━━━ AVAILABLE RECORDS ━━━
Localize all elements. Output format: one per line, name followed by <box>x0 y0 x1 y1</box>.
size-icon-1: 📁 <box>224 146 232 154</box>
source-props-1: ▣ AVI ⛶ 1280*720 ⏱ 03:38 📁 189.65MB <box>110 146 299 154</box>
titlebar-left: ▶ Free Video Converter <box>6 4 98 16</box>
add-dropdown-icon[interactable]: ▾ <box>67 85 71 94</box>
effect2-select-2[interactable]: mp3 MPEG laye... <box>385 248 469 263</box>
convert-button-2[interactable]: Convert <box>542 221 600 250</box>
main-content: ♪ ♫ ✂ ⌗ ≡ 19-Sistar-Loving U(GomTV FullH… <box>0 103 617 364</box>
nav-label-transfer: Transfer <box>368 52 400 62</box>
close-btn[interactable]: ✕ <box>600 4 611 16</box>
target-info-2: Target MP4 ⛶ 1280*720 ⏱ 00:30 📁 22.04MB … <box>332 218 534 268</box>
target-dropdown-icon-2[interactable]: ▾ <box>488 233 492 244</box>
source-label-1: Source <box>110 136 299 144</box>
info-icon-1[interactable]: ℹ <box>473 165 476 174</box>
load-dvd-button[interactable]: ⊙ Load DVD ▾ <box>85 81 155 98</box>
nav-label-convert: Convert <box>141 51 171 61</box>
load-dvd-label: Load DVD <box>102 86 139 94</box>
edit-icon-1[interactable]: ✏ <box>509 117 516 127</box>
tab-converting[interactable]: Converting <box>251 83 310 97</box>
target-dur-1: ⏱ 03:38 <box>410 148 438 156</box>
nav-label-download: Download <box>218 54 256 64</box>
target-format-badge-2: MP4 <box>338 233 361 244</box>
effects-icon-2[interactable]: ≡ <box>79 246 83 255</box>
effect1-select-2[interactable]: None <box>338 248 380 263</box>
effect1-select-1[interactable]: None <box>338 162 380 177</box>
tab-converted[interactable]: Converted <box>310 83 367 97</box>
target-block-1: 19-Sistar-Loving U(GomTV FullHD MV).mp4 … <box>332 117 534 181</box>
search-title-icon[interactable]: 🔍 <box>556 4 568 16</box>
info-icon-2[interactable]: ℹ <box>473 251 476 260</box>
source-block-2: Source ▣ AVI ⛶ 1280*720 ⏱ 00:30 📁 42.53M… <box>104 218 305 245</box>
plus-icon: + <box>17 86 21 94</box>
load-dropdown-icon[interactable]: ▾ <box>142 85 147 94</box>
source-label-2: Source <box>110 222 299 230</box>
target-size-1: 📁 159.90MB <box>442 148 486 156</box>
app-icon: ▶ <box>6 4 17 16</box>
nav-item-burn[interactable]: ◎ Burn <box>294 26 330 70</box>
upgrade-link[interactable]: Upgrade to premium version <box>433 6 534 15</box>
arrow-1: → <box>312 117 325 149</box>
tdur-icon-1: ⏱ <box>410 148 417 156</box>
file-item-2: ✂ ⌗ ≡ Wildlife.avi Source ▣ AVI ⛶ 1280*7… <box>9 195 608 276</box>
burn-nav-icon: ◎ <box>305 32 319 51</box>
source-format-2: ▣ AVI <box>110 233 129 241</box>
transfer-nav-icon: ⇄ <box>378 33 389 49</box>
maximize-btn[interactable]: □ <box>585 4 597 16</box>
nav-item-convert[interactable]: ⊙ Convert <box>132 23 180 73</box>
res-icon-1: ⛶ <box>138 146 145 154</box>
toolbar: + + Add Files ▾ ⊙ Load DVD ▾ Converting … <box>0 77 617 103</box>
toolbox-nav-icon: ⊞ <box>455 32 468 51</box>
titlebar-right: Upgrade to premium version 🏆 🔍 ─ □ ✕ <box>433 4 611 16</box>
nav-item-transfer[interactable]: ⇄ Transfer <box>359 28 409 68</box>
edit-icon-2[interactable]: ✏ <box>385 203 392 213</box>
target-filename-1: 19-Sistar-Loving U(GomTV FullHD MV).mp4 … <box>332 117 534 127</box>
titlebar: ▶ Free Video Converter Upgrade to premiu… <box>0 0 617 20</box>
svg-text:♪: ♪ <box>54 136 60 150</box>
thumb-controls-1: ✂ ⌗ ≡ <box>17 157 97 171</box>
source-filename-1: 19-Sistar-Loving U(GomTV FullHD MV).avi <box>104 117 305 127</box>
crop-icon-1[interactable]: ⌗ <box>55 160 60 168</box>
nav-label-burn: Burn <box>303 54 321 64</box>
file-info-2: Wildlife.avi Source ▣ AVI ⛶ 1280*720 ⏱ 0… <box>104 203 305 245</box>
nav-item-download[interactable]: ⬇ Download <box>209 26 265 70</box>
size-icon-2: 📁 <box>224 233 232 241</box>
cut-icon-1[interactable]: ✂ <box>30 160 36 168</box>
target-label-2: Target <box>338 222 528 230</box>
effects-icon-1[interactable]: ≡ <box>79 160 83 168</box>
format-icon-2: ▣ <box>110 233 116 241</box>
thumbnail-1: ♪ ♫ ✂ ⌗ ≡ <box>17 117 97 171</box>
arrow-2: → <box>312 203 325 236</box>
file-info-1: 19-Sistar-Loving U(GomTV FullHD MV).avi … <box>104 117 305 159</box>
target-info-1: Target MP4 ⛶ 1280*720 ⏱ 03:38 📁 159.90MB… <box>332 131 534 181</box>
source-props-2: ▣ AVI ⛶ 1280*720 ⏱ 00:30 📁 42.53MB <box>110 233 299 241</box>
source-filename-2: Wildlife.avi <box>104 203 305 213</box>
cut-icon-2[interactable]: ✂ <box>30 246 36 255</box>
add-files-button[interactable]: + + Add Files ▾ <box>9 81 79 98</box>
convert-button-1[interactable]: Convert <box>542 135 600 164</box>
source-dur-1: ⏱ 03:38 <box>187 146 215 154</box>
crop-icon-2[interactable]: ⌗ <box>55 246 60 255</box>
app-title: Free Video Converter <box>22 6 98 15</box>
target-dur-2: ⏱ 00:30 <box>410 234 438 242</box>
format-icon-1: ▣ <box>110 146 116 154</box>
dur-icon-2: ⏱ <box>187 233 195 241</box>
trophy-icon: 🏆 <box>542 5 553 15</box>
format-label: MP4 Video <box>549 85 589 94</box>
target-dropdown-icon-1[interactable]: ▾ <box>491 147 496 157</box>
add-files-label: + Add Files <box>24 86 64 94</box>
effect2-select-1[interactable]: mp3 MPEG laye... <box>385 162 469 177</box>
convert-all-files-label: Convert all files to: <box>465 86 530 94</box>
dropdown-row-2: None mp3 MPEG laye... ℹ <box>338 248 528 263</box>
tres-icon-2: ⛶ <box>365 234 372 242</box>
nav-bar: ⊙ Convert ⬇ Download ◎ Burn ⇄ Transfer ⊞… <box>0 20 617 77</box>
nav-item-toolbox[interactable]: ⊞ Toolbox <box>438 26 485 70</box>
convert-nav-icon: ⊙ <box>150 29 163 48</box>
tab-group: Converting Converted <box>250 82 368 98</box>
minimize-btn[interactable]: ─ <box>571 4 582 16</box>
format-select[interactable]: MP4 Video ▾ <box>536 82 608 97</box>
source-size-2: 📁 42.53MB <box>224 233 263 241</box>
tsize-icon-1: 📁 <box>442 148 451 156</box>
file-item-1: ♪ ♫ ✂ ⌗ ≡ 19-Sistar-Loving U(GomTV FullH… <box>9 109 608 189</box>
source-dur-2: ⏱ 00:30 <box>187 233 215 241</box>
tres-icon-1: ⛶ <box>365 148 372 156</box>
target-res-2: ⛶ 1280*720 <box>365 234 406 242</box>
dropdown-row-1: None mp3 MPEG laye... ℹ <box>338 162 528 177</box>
━━━
- **WHAT THIS TASK INVOLVES**: I would like the records restated exactly, with every line intact.

- **ANSWER TO THE PROBLEM**:
Localize all elements. Output format: one per line, name followed by <box>x0 y0 x1 y1</box>.
size-icon-1: 📁 <box>224 146 232 154</box>
source-props-1: ▣ AVI ⛶ 1280*720 ⏱ 03:38 📁 189.65MB <box>110 146 299 154</box>
titlebar-left: ▶ Free Video Converter <box>6 4 98 16</box>
add-dropdown-icon[interactable]: ▾ <box>67 85 71 94</box>
effect2-select-2[interactable]: mp3 MPEG laye... <box>385 248 469 263</box>
convert-button-2[interactable]: Convert <box>542 221 600 250</box>
main-content: ♪ ♫ ✂ ⌗ ≡ 19-Sistar-Loving U(GomTV FullH… <box>0 103 617 364</box>
nav-label-transfer: Transfer <box>368 52 400 62</box>
close-btn[interactable]: ✕ <box>600 4 611 16</box>
target-info-2: Target MP4 ⛶ 1280*720 ⏱ 00:30 📁 22.04MB … <box>332 218 534 268</box>
target-dropdown-icon-2[interactable]: ▾ <box>488 233 492 244</box>
source-label-1: Source <box>110 136 299 144</box>
info-icon-1[interactable]: ℹ <box>473 165 476 174</box>
load-dvd-button[interactable]: ⊙ Load DVD ▾ <box>85 81 155 98</box>
nav-label-convert: Convert <box>141 51 171 61</box>
load-dvd-label: Load DVD <box>102 86 139 94</box>
edit-icon-1[interactable]: ✏ <box>509 117 516 127</box>
tab-converting[interactable]: Converting <box>251 83 310 97</box>
target-dur-1: ⏱ 03:38 <box>410 148 438 156</box>
nav-label-download: Download <box>218 54 256 64</box>
target-format-badge-2: MP4 <box>338 233 361 244</box>
effects-icon-2[interactable]: ≡ <box>79 246 83 255</box>
effect1-select-2[interactable]: None <box>338 248 380 263</box>
effect1-select-1[interactable]: None <box>338 162 380 177</box>
tab-converted[interactable]: Converted <box>310 83 367 97</box>
target-block-1: 19-Sistar-Loving U(GomTV FullHD MV).mp4 … <box>332 117 534 181</box>
search-title-icon[interactable]: 🔍 <box>556 4 568 16</box>
info-icon-2[interactable]: ℹ <box>473 251 476 260</box>
source-block-2: Source ▣ AVI ⛶ 1280*720 ⏱ 00:30 📁 42.53M… <box>104 218 305 245</box>
plus-icon: + <box>17 86 21 94</box>
load-dropdown-icon[interactable]: ▾ <box>142 85 147 94</box>
source-label-2: Source <box>110 222 299 230</box>
target-size-1: 📁 159.90MB <box>442 148 486 156</box>
app-icon: ▶ <box>6 4 17 16</box>
nav-item-burn[interactable]: ◎ Burn <box>294 26 330 70</box>
upgrade-link[interactable]: Upgrade to premium version <box>433 6 534 15</box>
arrow-1: → <box>312 117 325 149</box>
tdur-icon-1: ⏱ <box>410 148 417 156</box>
file-item-2: ✂ ⌗ ≡ Wildlife.avi Source ▣ AVI ⛶ 1280*7… <box>9 195 608 276</box>
burn-nav-icon: ◎ <box>305 32 319 51</box>
source-format-2: ▣ AVI <box>110 233 129 241</box>
transfer-nav-icon: ⇄ <box>378 33 389 49</box>
maximize-btn[interactable]: □ <box>585 4 597 16</box>
nav-item-convert[interactable]: ⊙ Convert <box>132 23 180 73</box>
res-icon-1: ⛶ <box>138 146 145 154</box>
toolbar: + + Add Files ▾ ⊙ Load DVD ▾ Converting … <box>0 77 617 103</box>
toolbox-nav-icon: ⊞ <box>455 32 468 51</box>
titlebar-right: Upgrade to premium version 🏆 🔍 ─ □ ✕ <box>433 4 611 16</box>
nav-item-transfer[interactable]: ⇄ Transfer <box>359 28 409 68</box>
edit-icon-2[interactable]: ✏ <box>385 203 392 213</box>
target-filename-1: 19-Sistar-Loving U(GomTV FullHD MV).mp4 … <box>332 117 534 127</box>
titlebar: ▶ Free Video Converter Upgrade to premiu… <box>0 0 617 20</box>
svg-text:♪: ♪ <box>54 136 60 150</box>
thumb-controls-1: ✂ ⌗ ≡ <box>17 157 97 171</box>
source-filename-1: 19-Sistar-Loving U(GomTV FullHD MV).avi <box>104 117 305 127</box>
crop-icon-1[interactable]: ⌗ <box>55 160 60 168</box>
nav-label-burn: Burn <box>303 54 321 64</box>
file-info-2: Wildlife.avi Source ▣ AVI ⛶ 1280*720 ⏱ 0… <box>104 203 305 245</box>
nav-item-download[interactable]: ⬇ Download <box>209 26 265 70</box>
size-icon-2: 📁 <box>224 233 232 241</box>
cut-icon-1[interactable]: ✂ <box>30 160 36 168</box>
target-label-2: Target <box>338 222 528 230</box>
effects-icon-1[interactable]: ≡ <box>79 160 83 168</box>
format-icon-2: ▣ <box>110 233 116 241</box>
thumbnail-1: ♪ ♫ ✂ ⌗ ≡ <box>17 117 97 171</box>
arrow-2: → <box>312 203 325 236</box>
file-info-1: 19-Sistar-Loving U(GomTV FullHD MV).avi … <box>104 117 305 159</box>
target-info-1: Target MP4 ⛶ 1280*720 ⏱ 03:38 📁 159.90MB… <box>332 131 534 181</box>
source-props-2: ▣ AVI ⛶ 1280*720 ⏱ 00:30 📁 42.53MB <box>110 233 299 241</box>
source-filename-2: Wildlife.avi <box>104 203 305 213</box>
cut-icon-2[interactable]: ✂ <box>30 246 36 255</box>
add-files-button[interactable]: + + Add Files ▾ <box>9 81 79 98</box>
convert-button-1[interactable]: Convert <box>542 135 600 164</box>
source-dur-1: ⏱ 03:38 <box>187 146 215 154</box>
crop-icon-2[interactable]: ⌗ <box>55 246 60 255</box>
app-title: Free Video Converter <box>22 6 98 15</box>
target-dur-2: ⏱ 00:30 <box>410 234 438 242</box>
format-icon-1: ▣ <box>110 146 116 154</box>
dur-icon-2: ⏱ <box>187 233 195 241</box>
trophy-icon: 🏆 <box>542 5 553 15</box>
format-label: MP4 Video <box>549 85 589 94</box>
target-dropdown-icon-1[interactable]: ▾ <box>491 147 496 157</box>
add-files-label: + Add Files <box>24 86 64 94</box>
effect2-select-1[interactable]: mp3 MPEG laye... <box>385 162 469 177</box>
convert-all-files-label: Convert all files to: <box>465 86 530 94</box>
dropdown-row-2: None mp3 MPEG laye... ℹ <box>338 248 528 263</box>
tres-icon-2: ⛶ <box>365 234 372 242</box>
nav-bar: ⊙ Convert ⬇ Download ◎ Burn ⇄ Transfer ⊞… <box>0 20 617 77</box>
nav-item-toolbox[interactable]: ⊞ Toolbox <box>438 26 485 70</box>
convert-nav-icon: ⊙ <box>150 29 163 48</box>
tab-group: Converting Converted <box>250 82 368 98</box>
minimize-btn[interactable]: ─ <box>571 4 582 16</box>
format-select[interactable]: MP4 Video ▾ <box>536 82 608 97</box>
source-size-2: 📁 42.53MB <box>224 233 263 241</box>
tsize-icon-1: 📁 <box>442 148 451 156</box>
file-item-1: ♪ ♫ ✂ ⌗ ≡ 19-Sistar-Loving U(GomTV FullH… <box>9 109 608 189</box>
source-dur-2: ⏱ 00:30 <box>187 233 215 241</box>
tres-icon-1: ⛶ <box>365 148 372 156</box>
target-res-2: ⛶ 1280*720 <box>365 234 406 242</box>
dropdown-row-1: None mp3 MPEG laye... ℹ <box>338 162 528 177</box>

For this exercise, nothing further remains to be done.